Billy stood slowly, fists curling at his sides. Steve eyed him warily. Would he hit him again? In front of the Chief? Probably, he decided after a moment, watching as he batted away Hopper setting his jacket on his shoulders.

“Would you fuck off?”

“Language,” Hopper said again, just as mildly.

“You can fuck off, too!”

Steve swallowed around the lump in his throat, taking a step closer. Billy narrowed his eyes and took a sharp step forward. Steve took a step back as Hopper shoved his arm between them.

“If you hit him,” Hopper warned, “I'm gonna arrest you. Do you wanna spend a night in jail?”

Billy looked between them for a moment, as if weighing the option in his mind; to hit or not to hit. He lunged forward. Steve stumbled back, grabbing onto the edge of the door frame as his heel caught on the floor trim.

Hopper grabbed Billy by the shoulders, hauling him back.

“ _Billy_.” His voice sounded as warning as an alarm bell.

Struggling against Hopper's grip, he licked his lips, tongue leaving a wet trail across the space between his chin and mouth. He looked wild, unfettered; he looked like one of the Demo-dogs when they caught the scent of blood. Steve tightened his grip on the door.

He struggled for a minute, until Hopper slung an arm from around him, dragging his back to his chest, his forearm a steel band to keep him still. He spat on the floor at his feet, chest heaving.

“Fuck _you_.”

“Yeah,” Hopper said, as mild as ever. Steve stared at him, bewildered. “We heard that already. You gonna calm down?”

Billy spat again, less this time, and took a shuddering breath, like a shackled animal. Steve swallowed again.

“Yeah,” Billy said, a wide smile on his face as he looked at Steve. It didn't reach his eyes. “I'm good.”

Hopper let him go, slowly, arm raised, Billy stepped away from him but didn't go for Steve again.

“What the fuck was that?”

Hopper and Billy glanced at each other and then to Steve. Billy shrugged. “Nothing,” he said, as Hopper bent down to grab his fallen jacket, shaking it out as he said, “Not important. C'mon, boys. If the neighbours see us, we're screwed.”

Dazed and confused, Steve stepped out of the way, watching as Billy took Hopper's jacket, eyes downcast, refusing to look at his face. Hopper didn't say anything as he put out the fire and scraped the ashes into a nearby bucket. He took them outside to dump.

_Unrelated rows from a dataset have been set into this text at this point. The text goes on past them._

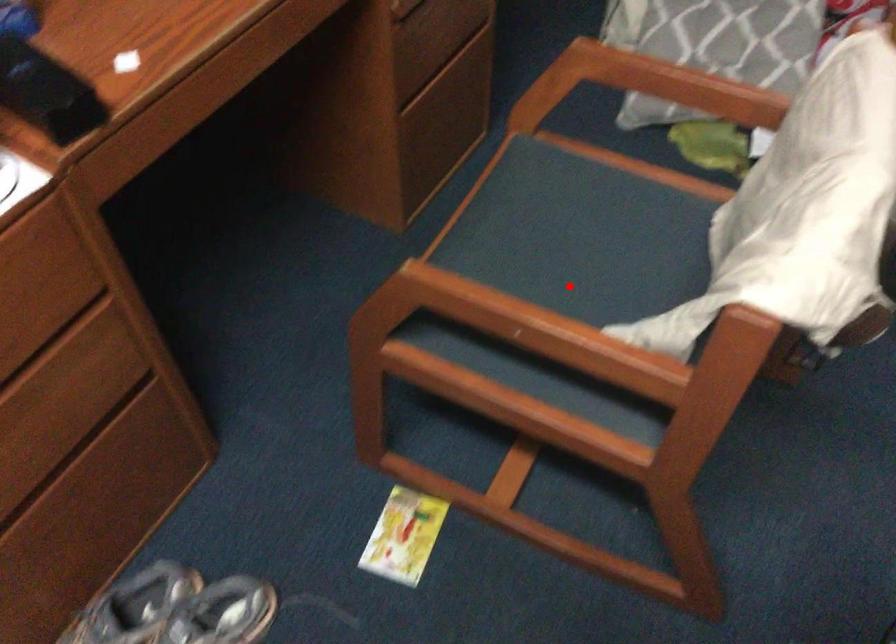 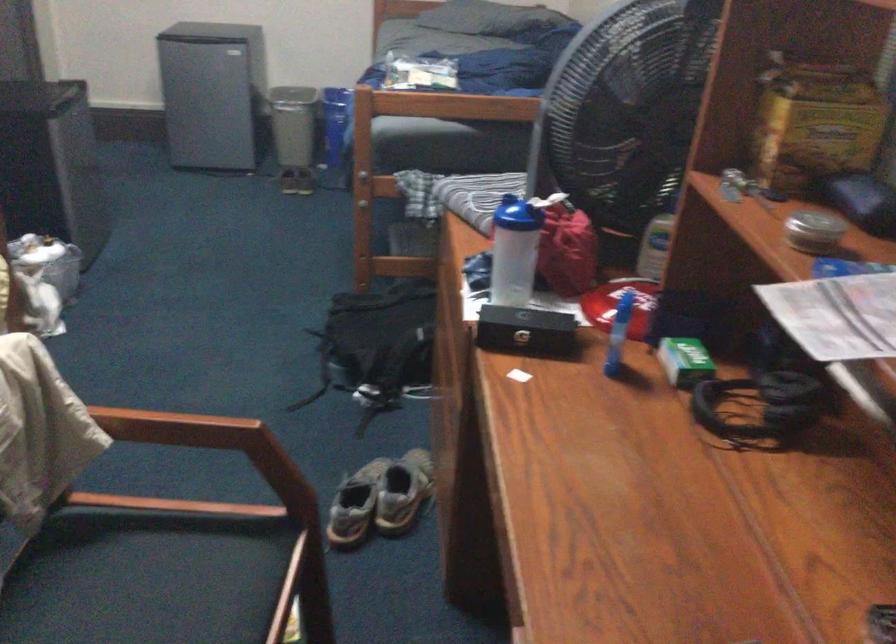 Locate, in the second image, the point that corresponds to the highlighted location in the first image.

(162, 579) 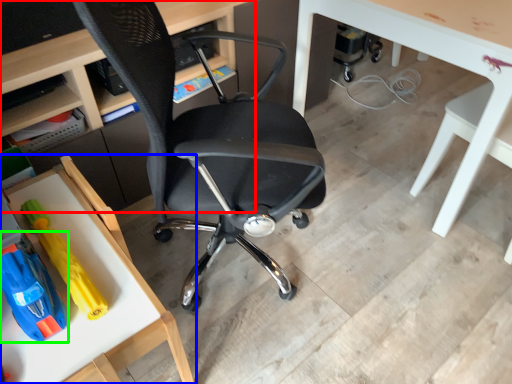 Question: Estimate the real-world distances between objects in this image. Which object is farther from desk (highlighted by a red box), table (highlighted by a blue box) or toy (highlighted by a green box)?

Choices:
 (A) table
 (B) toy

Answer: (B) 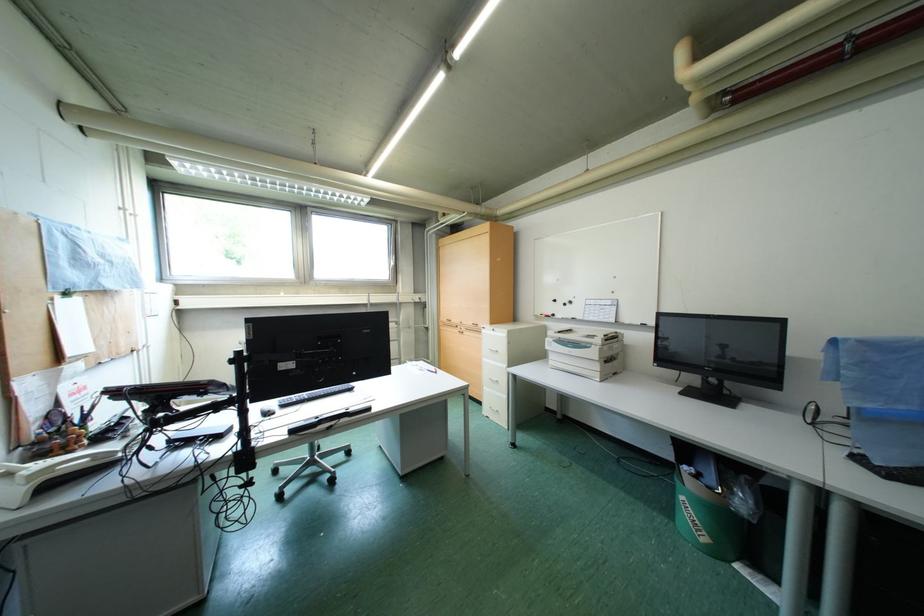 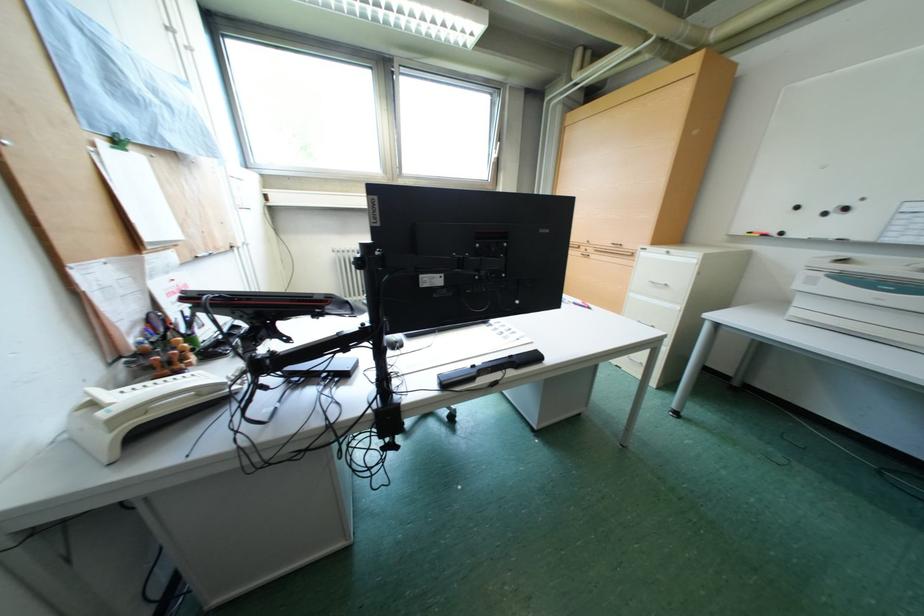 Question: Based on the continuous images, in which direction is the camera rotating? Reply with the corresponding letter.

Choices:
 (A) Left
 (B) Right
 (C) Up
 (D) Down

Answer: (D) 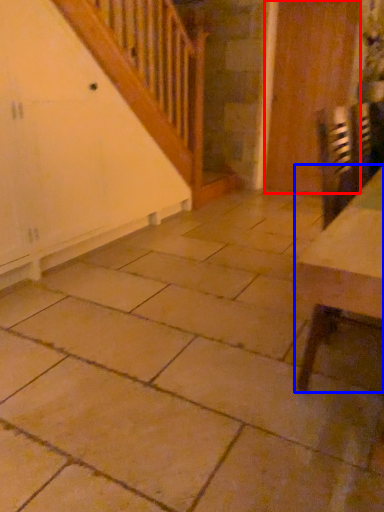 Question: Which point is further to the camera, door (highlighted by a red box) or table (highlighted by a blue box)?

Choices:
 (A) door
 (B) table

Answer: (A) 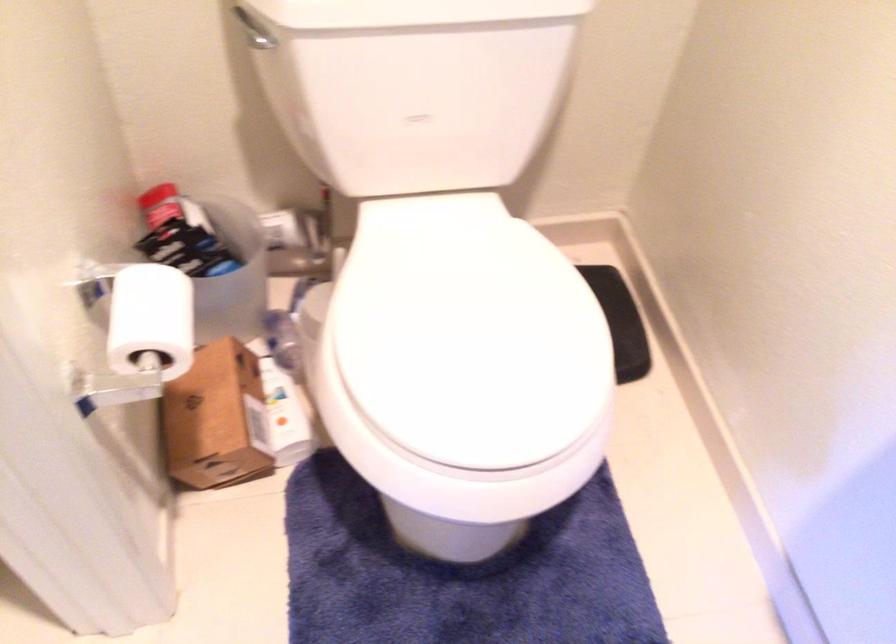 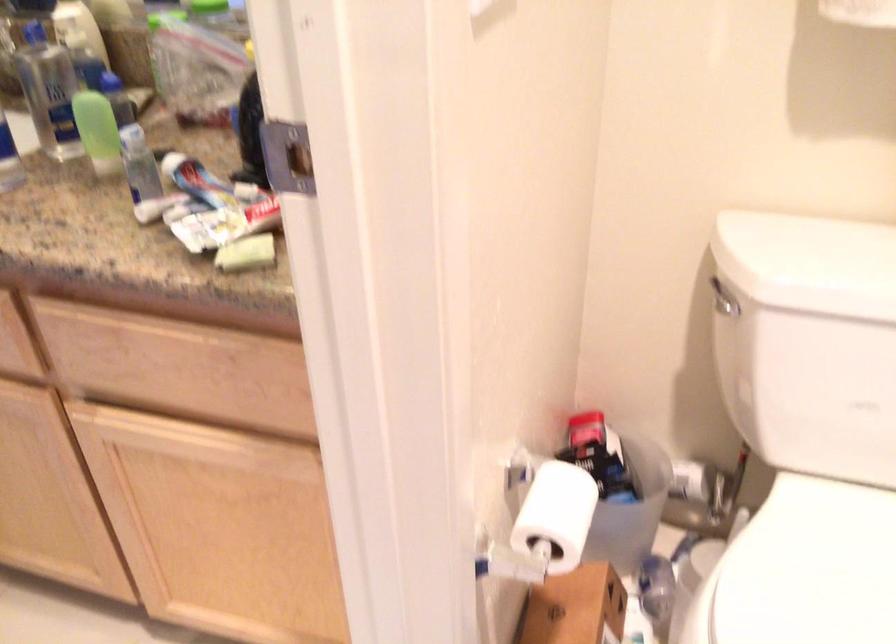 Find the pixel in the second image that matches the point at 216,386 in the first image.

(574, 608)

Hesitant, Steve set his arm on Billy's shoulder. Billy tensed, head jerking to look at him.

“What.”

Steve bit his lip. “I'm sorry. About what I said. It wasn't...it wasn't good.” He sighed and dropped his hand. “Listen, that's not what I meant. It's not good, I mean, but it's not what I meant.” Wincing, he said, “I'm just sorry, alright? I'm sorry.”

Billy looked at him, eyes narrowed, lip curling up at the corner in a phantom sneer. He could spit in Steve's face again. Steve wasn't even sure he'd stop him. It was no worse than another knock to the jaw.

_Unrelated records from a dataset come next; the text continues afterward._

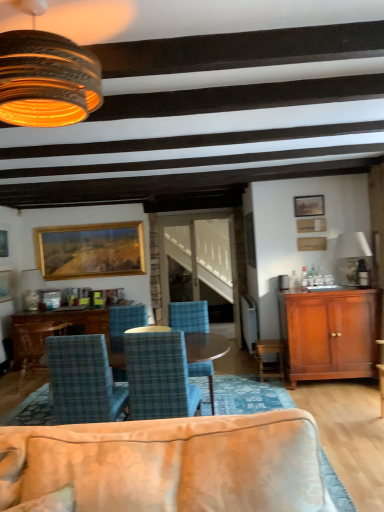 Question: From a real-world perspective, relative to wooden table at center, is rustic wood lampshade at upper left, the first lamp positioned from the left, vertically above or below?

Choices:
 (A) below
 (B) above

Answer: (B)

Question: In the image, is rustic wood lampshade at upper left, the 2th lamp from the back, positioned in front of or behind wooden table at center?

Choices:
 (A) front
 (B) behind

Answer: (A)

Question: Estimate the real-world distances between objects in this image. Which object is farther from the wooden table at center?

Choices:
 (A) gold wooden picture frame at upper left, which is the 2th picture frame from left to right
 (B) gold-framed painting at left, the second picture frame from the back
 (C) blue plaid chair at center, arranged as the fourth chair when viewed from the back
 (D) transparent glass door at center
 (E) white fabric lampshade at upper right, which ranks as the second lamp in top-to-bottom order

Answer: (E)

Question: Considering the real-world distances, which object is farthest from the wooden framed painting at upper center, placed as the fourth picture frame when sorted from back to front?

Choices:
 (A) mahogany wood cabinet at right
 (B) wooden table at center
 (C) gold-framed painting at left, which is the first picture frame in left-to-right order
 (D) transparent glass door at center
 (E) blue plaid chair at center, the fourth chair viewed from the front

Answer: (C) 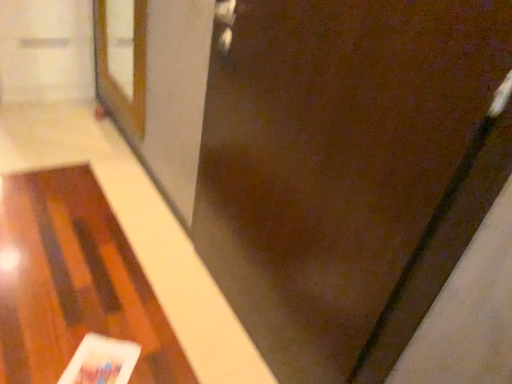 Question: Is brown matte door at center at the back of wooden table at lower left?

Choices:
 (A) yes
 (B) no

Answer: (B)

Question: From a real-world perspective, is wooden table at lower left on brown matte door at center?

Choices:
 (A) no
 (B) yes

Answer: (A)

Question: Is the surface of wooden table at lower left in direct contact with brown matte door at center?

Choices:
 (A) no
 (B) yes

Answer: (A)

Question: From a real-world perspective, is wooden table at lower left physically below brown matte door at center?

Choices:
 (A) yes
 (B) no

Answer: (A)

Question: Can you confirm if wooden table at lower left is wider than brown matte door at center?

Choices:
 (A) no
 (B) yes

Answer: (B)

Question: Would you say brown matte door at center is inside or outside white glossy magazine at lower left?

Choices:
 (A) inside
 (B) outside

Answer: (B)

Question: Is brown matte door at center wider or thinner than white glossy magazine at lower left?

Choices:
 (A) thin
 (B) wide

Answer: (A)

Question: Is brown matte door at center bigger or smaller than white glossy magazine at lower left?

Choices:
 (A) big
 (B) small

Answer: (A)

Question: Is brown matte door at center in front of or behind white glossy magazine at lower left in the image?

Choices:
 (A) front
 (B) behind

Answer: (A)

Question: Is brown wooden screen door at upper left inside the boundaries of white glossy magazine at lower left, or outside?

Choices:
 (A) outside
 (B) inside

Answer: (A)

Question: Visually, is brown wooden screen door at upper left positioned to the left or to the right of white glossy magazine at lower left?

Choices:
 (A) left
 (B) right

Answer: (A)

Question: From the image's perspective, is brown wooden screen door at upper left positioned above or below white glossy magazine at lower left?

Choices:
 (A) above
 (B) below

Answer: (A)

Question: In the image, is brown wooden screen door at upper left positioned in front of or behind white glossy magazine at lower left?

Choices:
 (A) front
 (B) behind

Answer: (B)

Question: From a real-world perspective, is brown matte door at center physically located above or below wooden table at lower left?

Choices:
 (A) above
 (B) below

Answer: (A)

Question: In terms of size, does brown matte door at center appear bigger or smaller than wooden table at lower left?

Choices:
 (A) small
 (B) big

Answer: (B)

“'Kay,” Billy said, and turned away from him, zipping up Hopper's jacket as he left the house. Steve stared after him.

“Steve!” Hopper shouted from outside.

He shoved his hands into his pockets and followed them to the truck. He felt dazed, head clouted with something he couldn't put his finger on. As he climbed into the front seat of the truck, all he could think was, _what the fuck just happened here?_

It had to do with what Diner Sarah had said about the Hargroves and Hopper and what had happened on the weekend. Steve didn't need a _yes_ from Hopper to know he'd at least been there. He could put two and two together well enough on his own, but the gaps were chasms the size of the whole in the ground the Upside Down had opened up.

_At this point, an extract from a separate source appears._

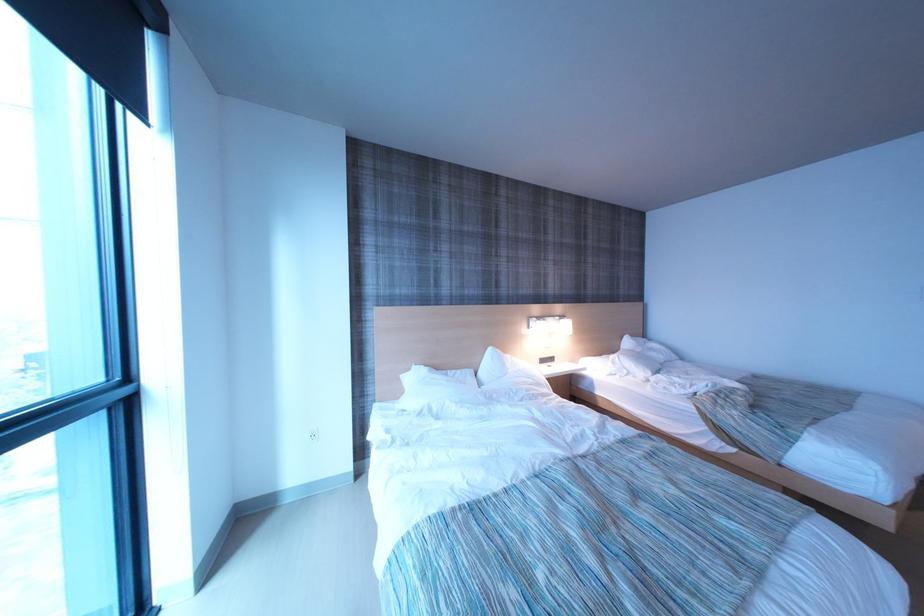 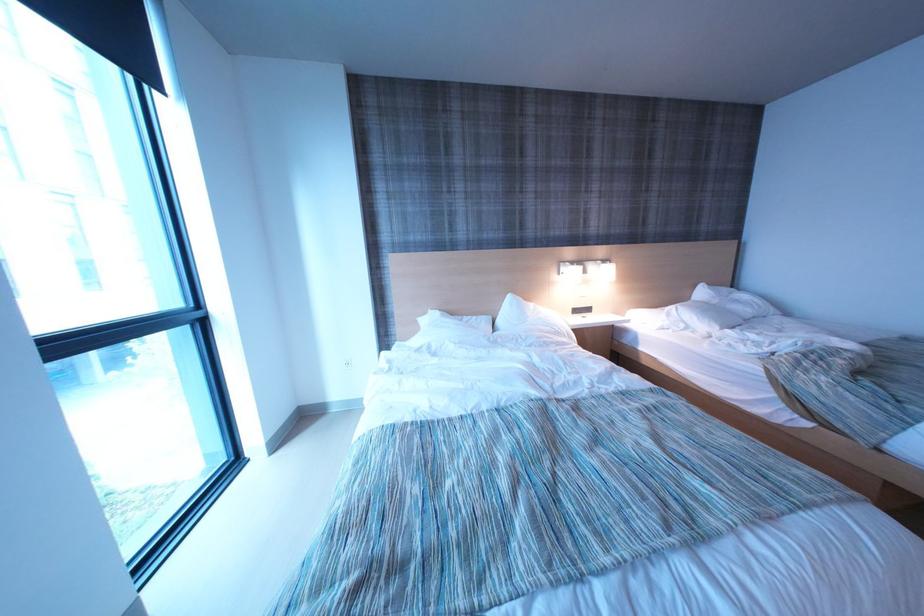 Question: In a continuous first-person perspective shot, in which direction is the camera moving?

Both Hopper and Billy climbed into the truck; Hopper in the drivers seat and Billy in the back.

“It's fuckin' cold in here,” he said, and Steve reached over to turn up the heat without a word.

* * *

Hopper dropped them off at Steve's house with a warning of, “If you pull that stupid shit again, I will kick both your asses and then cite you.”

Steve believed him. Fully.

“You should shower,” Steve said, as they stood awkwardly in the foyer. Steve stripped off his twenty layers and hung them up, unwinding his scarf.

“I just did.”

“You look blue.”

“It's my colour.”

“Your hair is frozen. I think you might still be kinda drunk.”

Billy glared at him. “I'm not.”

“Maybe a little bit?” Steve said, smile wobbly on his mouth. There was a strain in the air, thick and tense. Steve hated it.

“Anyone ever tell you you're kind of a priss?”

“Not lately,” he said.

“You're kind of a priss.”

“Thanks,” Steve said dryly.

As Billy trudged upstairs, Steve cleaned up the kitchen, the leftovers from their aborted game cleared from the coffee table. He locked the bar in his dad's office for good measure.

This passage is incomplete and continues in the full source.